Look, I wish it were different. I deeply admire people who can set off into the wilderness and feel somehow protected by the universe’s golden goodwill. Who don’t worry about gagging on a hamburger or going into shock after being stung by a wasp. Who think that somehow life will simply work out. What must life be like, buffered by that sanity-producing faith? I have absolutely no idea.

But I also know where I thrive: In air-conditioning. Among books. Close to a TV set. In busy beach towns, and by the ocean, enveloped by the protective hum of other people, surrounded by restaurants where trained professionals make my food and could save me if I collapse.
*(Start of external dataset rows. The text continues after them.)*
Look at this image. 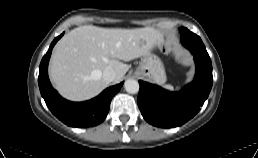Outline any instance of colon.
Here are the masks:
<instances>
[{
  "mask_svg": "<svg viewBox=\"0 0 258 158\" xmlns=\"http://www.w3.org/2000/svg\"><path fill=\"white\" fill-rule=\"evenodd\" d=\"M162 50H163V52H165L166 54H174V53H175V50H174L173 45H172L170 42H168V41H164V42L162 43ZM184 56H185V55L179 57V60L182 61L183 58H184Z\"/></svg>",
  "mask_w": 258,
  "mask_h": 158,
  "instance_id": "obj_1",
  "label": "colon"
}]
</instances>
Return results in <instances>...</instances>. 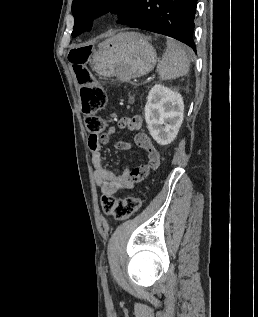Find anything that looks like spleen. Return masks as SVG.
Instances as JSON below:
<instances>
[{
    "label": "spleen",
    "instance_id": "3e777b00",
    "mask_svg": "<svg viewBox=\"0 0 258 317\" xmlns=\"http://www.w3.org/2000/svg\"><path fill=\"white\" fill-rule=\"evenodd\" d=\"M192 56L191 48H184L173 38H168L166 52L157 66L161 80H169V78H177V76L187 74Z\"/></svg>",
    "mask_w": 258,
    "mask_h": 317
}]
</instances>
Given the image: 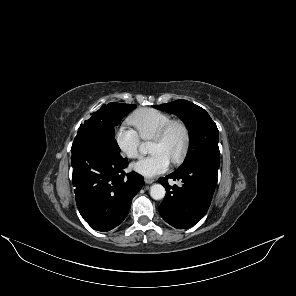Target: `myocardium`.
<instances>
[{
  "label": "myocardium",
  "mask_w": 296,
  "mask_h": 296,
  "mask_svg": "<svg viewBox=\"0 0 296 296\" xmlns=\"http://www.w3.org/2000/svg\"><path fill=\"white\" fill-rule=\"evenodd\" d=\"M179 126L184 134V140H183V145L182 148L179 152V154L171 161L173 164H178L180 163L184 157L186 156V153L189 148L190 144V129L187 123L184 120L181 119H172L169 121L162 129L161 131L153 138V141H164L167 139L169 136L171 130Z\"/></svg>",
  "instance_id": "obj_1"
}]
</instances>
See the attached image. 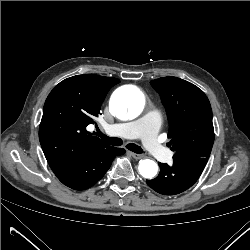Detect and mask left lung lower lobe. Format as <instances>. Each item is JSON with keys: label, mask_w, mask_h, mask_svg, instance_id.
Listing matches in <instances>:
<instances>
[{"label": "left lung lower lobe", "mask_w": 250, "mask_h": 250, "mask_svg": "<svg viewBox=\"0 0 250 250\" xmlns=\"http://www.w3.org/2000/svg\"><path fill=\"white\" fill-rule=\"evenodd\" d=\"M206 163L204 158L177 160L173 166L158 163L161 168L159 175L153 180H146V183L160 194H179L197 181Z\"/></svg>", "instance_id": "0a47b994"}]
</instances>
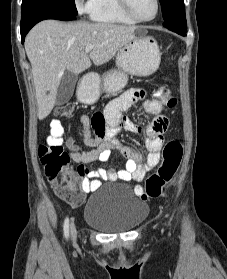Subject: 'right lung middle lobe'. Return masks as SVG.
Masks as SVG:
<instances>
[{"label":"right lung middle lobe","mask_w":227,"mask_h":279,"mask_svg":"<svg viewBox=\"0 0 227 279\" xmlns=\"http://www.w3.org/2000/svg\"><path fill=\"white\" fill-rule=\"evenodd\" d=\"M38 1H48L60 6L62 9L66 10L69 13L77 15V9L74 0H23L21 13L25 12L28 8H30L34 3Z\"/></svg>","instance_id":"obj_1"}]
</instances>
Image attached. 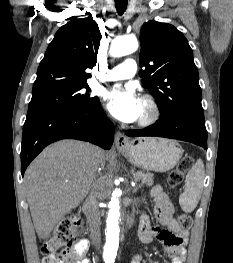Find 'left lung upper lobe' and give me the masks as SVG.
<instances>
[{
	"label": "left lung upper lobe",
	"instance_id": "5c2ea615",
	"mask_svg": "<svg viewBox=\"0 0 233 263\" xmlns=\"http://www.w3.org/2000/svg\"><path fill=\"white\" fill-rule=\"evenodd\" d=\"M142 84L155 97L160 118L203 113L198 69L187 39L173 25L148 21L140 32Z\"/></svg>",
	"mask_w": 233,
	"mask_h": 263
}]
</instances>
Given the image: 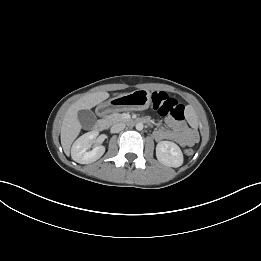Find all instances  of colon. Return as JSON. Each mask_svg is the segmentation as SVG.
Segmentation results:
<instances>
[{
  "instance_id": "obj_1",
  "label": "colon",
  "mask_w": 261,
  "mask_h": 261,
  "mask_svg": "<svg viewBox=\"0 0 261 261\" xmlns=\"http://www.w3.org/2000/svg\"><path fill=\"white\" fill-rule=\"evenodd\" d=\"M152 106L162 116L174 120H182L184 118V106L164 92L153 93ZM185 153L191 156L194 154V149L188 147L185 149Z\"/></svg>"
}]
</instances>
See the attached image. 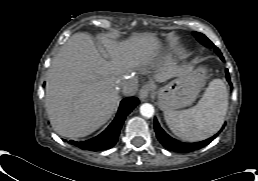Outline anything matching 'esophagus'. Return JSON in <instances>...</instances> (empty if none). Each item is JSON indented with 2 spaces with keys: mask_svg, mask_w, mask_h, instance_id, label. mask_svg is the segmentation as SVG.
Instances as JSON below:
<instances>
[{
  "mask_svg": "<svg viewBox=\"0 0 258 181\" xmlns=\"http://www.w3.org/2000/svg\"><path fill=\"white\" fill-rule=\"evenodd\" d=\"M151 91H152L151 84L147 83V84L143 85L142 88L140 89V92H139L140 100L141 101L147 100V98L149 97Z\"/></svg>",
  "mask_w": 258,
  "mask_h": 181,
  "instance_id": "1",
  "label": "esophagus"
}]
</instances>
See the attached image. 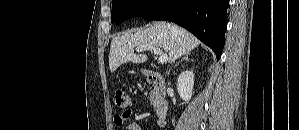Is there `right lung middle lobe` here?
I'll return each instance as SVG.
<instances>
[{"label": "right lung middle lobe", "mask_w": 299, "mask_h": 130, "mask_svg": "<svg viewBox=\"0 0 299 130\" xmlns=\"http://www.w3.org/2000/svg\"><path fill=\"white\" fill-rule=\"evenodd\" d=\"M157 0H113L111 22L119 24L131 17L141 16Z\"/></svg>", "instance_id": "obj_1"}]
</instances>
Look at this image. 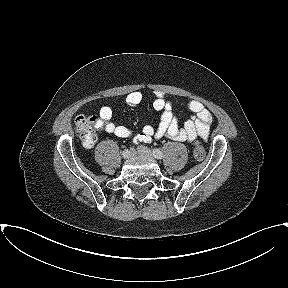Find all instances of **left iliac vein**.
Masks as SVG:
<instances>
[{
	"label": "left iliac vein",
	"instance_id": "1",
	"mask_svg": "<svg viewBox=\"0 0 288 288\" xmlns=\"http://www.w3.org/2000/svg\"><path fill=\"white\" fill-rule=\"evenodd\" d=\"M137 152L139 155L146 156L148 158H153L152 151L144 146H139L137 148Z\"/></svg>",
	"mask_w": 288,
	"mask_h": 288
}]
</instances>
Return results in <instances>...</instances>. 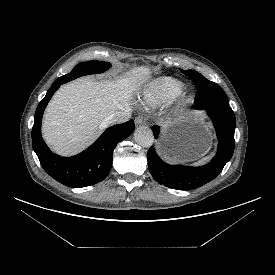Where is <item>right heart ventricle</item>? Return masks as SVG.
<instances>
[{
  "label": "right heart ventricle",
  "mask_w": 275,
  "mask_h": 275,
  "mask_svg": "<svg viewBox=\"0 0 275 275\" xmlns=\"http://www.w3.org/2000/svg\"><path fill=\"white\" fill-rule=\"evenodd\" d=\"M182 90V83L169 77H162L150 83L142 93V103L156 107L168 102Z\"/></svg>",
  "instance_id": "obj_1"
}]
</instances>
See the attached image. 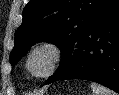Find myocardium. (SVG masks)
<instances>
[{
  "mask_svg": "<svg viewBox=\"0 0 119 95\" xmlns=\"http://www.w3.org/2000/svg\"><path fill=\"white\" fill-rule=\"evenodd\" d=\"M42 50L50 52L51 61L49 63L48 68L44 72L35 73L30 68V60L35 53ZM63 57H64V49L58 42L52 40L40 41L35 45H33L28 51L25 59V67L27 72L35 78L40 79L48 78L57 70L58 66L63 60Z\"/></svg>",
  "mask_w": 119,
  "mask_h": 95,
  "instance_id": "f54148a6",
  "label": "myocardium"
}]
</instances>
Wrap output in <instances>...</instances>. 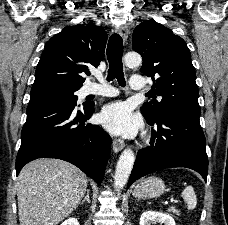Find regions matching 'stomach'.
Masks as SVG:
<instances>
[{
	"mask_svg": "<svg viewBox=\"0 0 228 225\" xmlns=\"http://www.w3.org/2000/svg\"><path fill=\"white\" fill-rule=\"evenodd\" d=\"M166 191V185L162 179L158 177H148V179H143L139 181L134 189V197L137 199H157L161 197Z\"/></svg>",
	"mask_w": 228,
	"mask_h": 225,
	"instance_id": "stomach-1",
	"label": "stomach"
}]
</instances>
Might as well admit it, much as it makes me feel shy and silly to do so: I am a hermit who shrivels like a sick snake at the sound of hissing grass.

Friends just got back from Yellowstone. Their pictures were gorgeous. My husband would love to go someday. In theory, I would, too, if I were wheeled through on an air-conditioned tour bus that let me off at various important stops and then whisked me back to a hotel at night, adjacent to a major medical center. Really, someone could make a lot of money on Tours for the Terminally Anxious, staffed by a physician with an Ativan buffet every evening. They have pot tours and food tours. Why not panic tours?

But in the meantime, I’m back in my safe suburban surroundings, laptop on lap and coffee by my side, comfy bed just steps away. My bites are fading and my heart rate has returned to normal. I am an indoor mouse, and that is my truth. If you quietly feel the same way, have shame no more: You are not alone.